# [Work instruction]
Start with the line containing "november 2019" and write out each line through the end of the listing, exactly as given.

# [Exercise material]
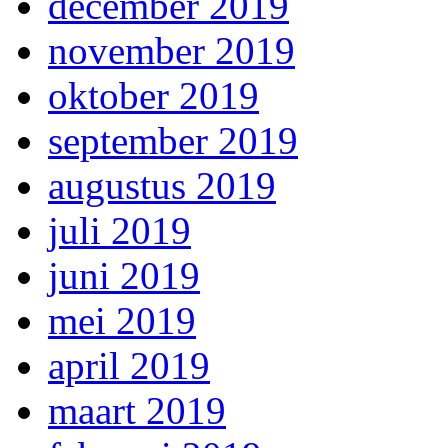
december 2019
november 2019
oktober 2019
september 2019
augustus 2019
juli 2019
juni 2019
mei 2019
april 2019
maart 2019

# [Solved exercise]
november 2019
oktober 2019
september 2019
augustus 2019
juli 2019
juni 2019
mei 2019
april 2019
maart 2019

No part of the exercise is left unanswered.